When asked, people will often say they should visit their dentist every 6 months, even if they don’t actually do it themselves.
Dentists themselves will also generally recommend 6 monthly check-ups.
However, where did this 6 month time slot come from, and does it matter that much?
Recent research suggests that it makes no difference whether a patient visits the dental surgery every 6 or 12 months or more or less frequently.
What does matter however is that they do see their practitioners as regularly as possible – more so if treatment is desperately needed.
In 2003, researchers in the USA did try to determine whether timing slots had an effect on a person’s oral health.
The researchers found no significant difference between those who visited their dentist frequently (normally every 6 months) and the number of decayed teeth found, compared to patients who visited infrequently.
Similar findings were found when looking at gum diseases such as gingivitis.
Scientists did, however, find that leaving visits longer than 12 months can affect diagnosis of tumours.

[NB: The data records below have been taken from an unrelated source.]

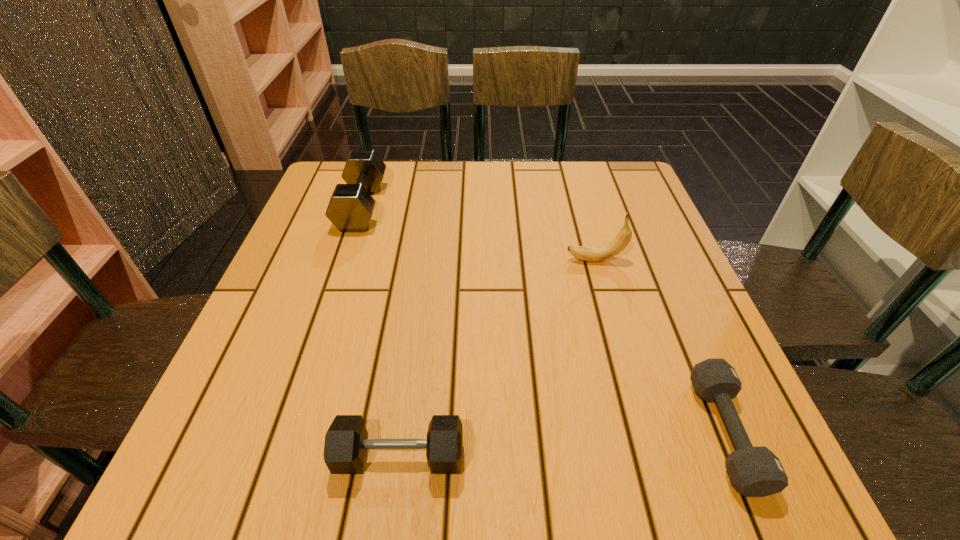 Locate an element on the screen. Image resolution: width=960 pixels, height=540 pixels. the third nearest object is located at coordinates (592, 254).

At what (x,y) coordinates should I click in order to perform the action: click on the third object from left to right. Please return your answer as a coordinate pair (x, y). Image resolution: width=960 pixels, height=540 pixels. Looking at the image, I should click on (592, 254).

Locate an element on the screen. This screenshot has height=540, width=960. the tallest dumbbell is located at coordinates (350, 208).

Locate an element on the screen. This screenshot has width=960, height=540. the farthest object is located at coordinates (350, 208).

Where is `the second shortest dumbbell`? This screenshot has width=960, height=540. the second shortest dumbbell is located at coordinates (346, 441).

Image resolution: width=960 pixels, height=540 pixels. I want to click on the second shortest object, so click(x=346, y=441).

Image resolution: width=960 pixels, height=540 pixels. What are the coordinates of `the shortest dumbbell` in the screenshot? It's located at click(756, 471).

Locate an element on the screen. This screenshot has width=960, height=540. the rightmost dumbbell is located at coordinates (756, 471).

Identify the location of free spot located 0.240m at the start of the peel on the third object from left to right. (455, 260).

At what (x,y) coordinates should I click in order to perform the action: click on vacant space located 0.060m at the start of the peel on the third object from left to right. Please return your answer as a coordinate pair (x, y). Looking at the image, I should click on (539, 260).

Since oral cancer kills around 6,000 in the UK alone each year, then visiting more frequently for oral check-ups may be more valid if a patient is potentially at risk for developing mouth cancer.
The researchers concluded that those patients who are considered low risk for teeth and gum problems can feel safe in the knowledge that leaving any visit to the dentist for 12 – 18 months will be fine.
By contrast, those who are at a higher risk of oral health problems may benefit from keeping to the 6 monthly routine.